Automatic Complementary Separation Pruning (ACSP) tackles the challenge of pruning CNNs without manual pruning volumes by combining structured pruning with activation-based pruning. It constructs a per-layer graph space that encodes component separability across all class pairs and selects a diverse, complementary subset via k-Medoids clustering, MSS scoring, and knee-point detection, enhanced by weight-aware selection. The approach is evaluated across CIFAR-10/100 and ImageNet-1K on multiple architectures, demonstrating competitive accuracy with substantial FLOPs reductions (speed-ups up to ~2.25×) and fully automated operation. This work advances practical pruning for real-world deployment by eliminating manual pruning-volume tuning and delivering hardware-friendly, scalable model compression.

Abstract

In this paper, we present Automatic Complementary Separation Pruning (ACSP), a novel and fully automated pruning method for convolutional neural networks. ACSP integrates the strengths of both structured pruning and activation-based pruning, enabling the efficient removal of entire components such as neurons and channels while leveraging activations to identify and retain the most relevant components. Our approach is designed specifically for supervised learning tasks, where we construct a graph space that encodes the separation capabilities of each component with respect to all class pairs.
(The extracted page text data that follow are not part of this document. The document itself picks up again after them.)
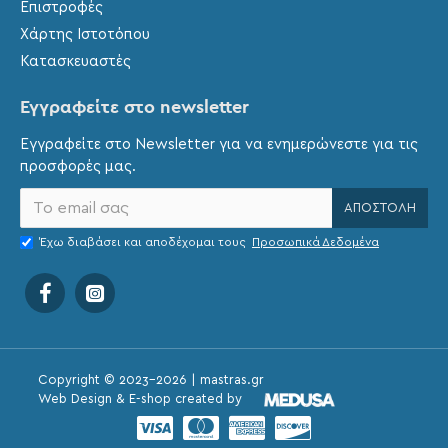
Επιστροφές
Χάρτης Ιστοτόπου
Κατασκευαστές
Εγγραφείτε στο newsletter
Εγγραφείτε στο Newsletter για να ενημερώνεστε για τις
προσφορές μας.
ΑΠΟΣΤΟΛΉ
Έχω διαβάσει και αποδέχομαι τους
Προσωπικά Δεδομένα
Copyright © 2023-
2026 | mastras.gr
Web Design & E-shop created by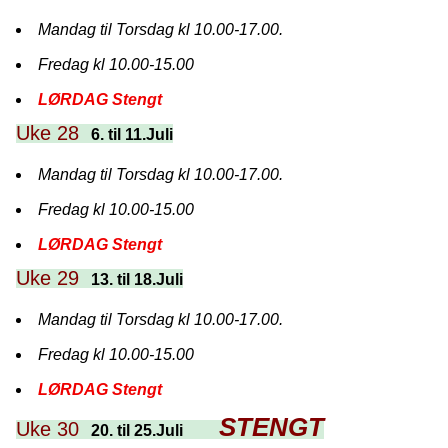
Mandag til Torsdag kl 10.00-17.00.
Fredag kl 10.00-15.00
LØRDAG Stengt
Uke 28
6. til 11.Juli
Mandag til Torsdag kl 10.00-17.00.
Fredag kl 10.00-15.00
LØRDAG Stengt
Uke 29
13. til 18.Juli
Mandag til Torsdag kl 10.00-17.00.
Fredag kl 10.00-15.00
LØRDAG Stengt
STENGT
Uke 30
20. til 25.Juli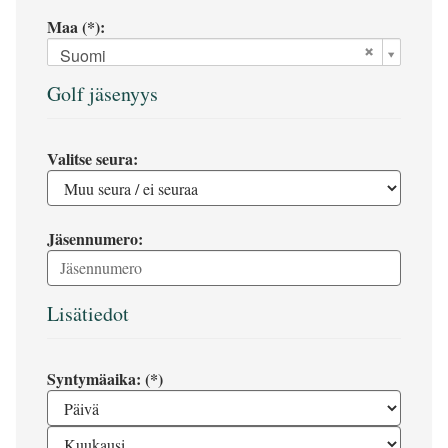
Maa (*):
Suomi
Golf jäsenyys
Valitse seura:
Jäsennumero:
Lisätiedot
Syntymäaika: (*)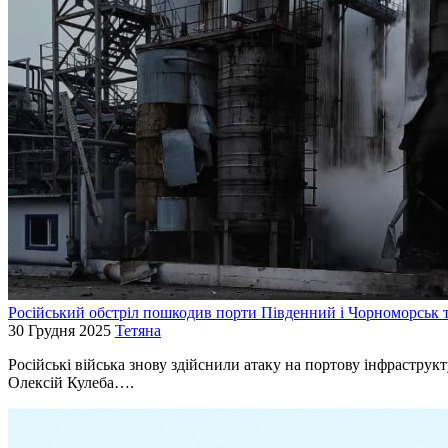
Російський обстріл пошкодив порти Південний і Чорноморськ т
30 Грудня 2025
Тетяна
Російські війська знову здійснили атаку на портову інфраструк
Олексій Кулеба….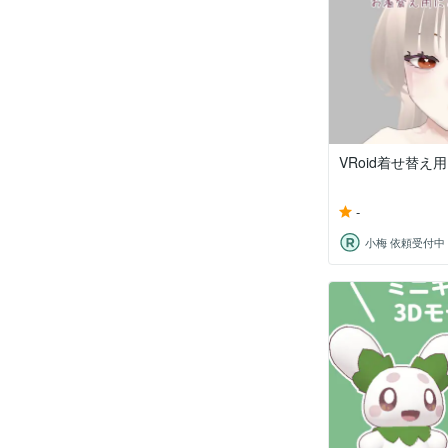
VRoid着せ替
-
小梅 依頼受付中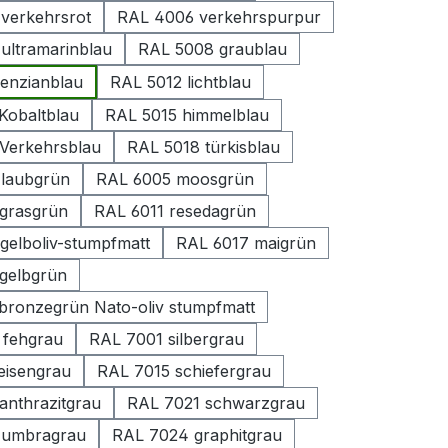
verkehrsrot
RAL 4006 verkehrspurpur
ultramarinblau
RAL 5008 graublau
enzianblau
RAL 5012 lichtblau
Kobaltblau
RAL 5015 himmelblau
Verkehrsblau
RAL 5018 türkisblau
laubgrün
RAL 6005 moosgrün
grasgrün
RAL 6011 resedagrün
gelboliv-stumpfmatt
RAL 6017 maigrün
gelbgrün
bronzegrün Nato-oliv stumpfmatt
 fehgrau
RAL 7001 silbergrau
eisengrau
RAL 7015 schiefergrau
anthrazitgrau
RAL 7021 schwarzgrau
 umbragrau
RAL 7024 graphitgrau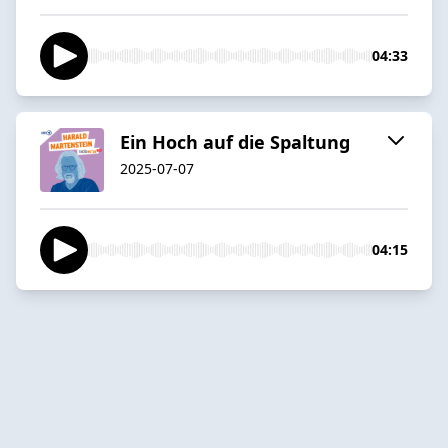
04:33
Ein Hoch auf die Spaltung
2025-07-07
04:15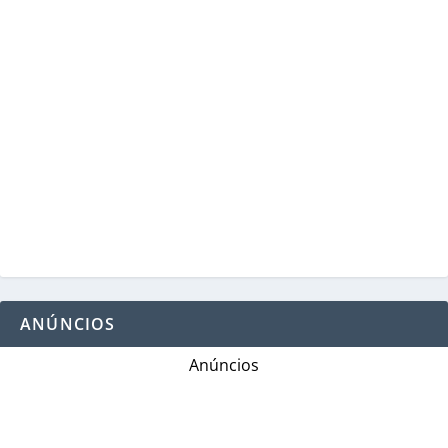
ANÚNCIOS
Anúncios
By employing complementary selection principles and utilizing a clustering algorithm, ACSP ensures that the selected components maintain diverse and complementary separation capabilities, reducing redundancy and maintaining high network performance. The method automatically determines the optimal subset of components in each layer, utilizing a knee-finding algorithm to select the minimal subset that preserves performance without requiring user-defined pruning volumes. Extensive experiments on multiple architectures, including VGG-16, ResNet-50, and MobileNet-V2, across datasets like CIFAR-10, CIFAR-100, and ImageNet-1K, demonstrate that ACSP achieves competitive accuracy compared to other methods while significantly reducing computational costs. This fully automated approach not only enhances scalability but also makes ACSP especially practical for real-world deployment by eliminating the need for manually defining the pruning volume.
Paper Structure (18 sections, 5 equations, 3 figures, 4 tables, 1 algorithm)

This paper contains 18 sections, 5 equations, 3 figures, 4 tables, 1 algorithm.

Figures (3)

  • Figure 1: Building the separation matrix for a single layer, which defines the graph space: the upper part for a linear layer, and the lower for a convolutional layer. [I] A set of samples $X$, each sample $x_i$ with a label (color). [II] Perform a forward pass to obtain activations for each sample. [III] Calculate a JM value for each component and class pair, forming a separability vector. [IV] Create the matrix representation, with each row representing a component's separability, forming the graph space.
  • Figure 2: The effect of polynomial degree on the VGG-16 model on CIFAR-10 dataset. Higher polynomial degrees lead to fewer remaining FLOPs (%) but with a greater loss in accuracy.
  • Figure 3: A 2-D representation of a ResNet-56 linear layer's component space, where each point represents a component, colored by its weight. The space has 7 clusters, with medoids shown as triangles and the highest-weight components in each cluster shown as rhombuses.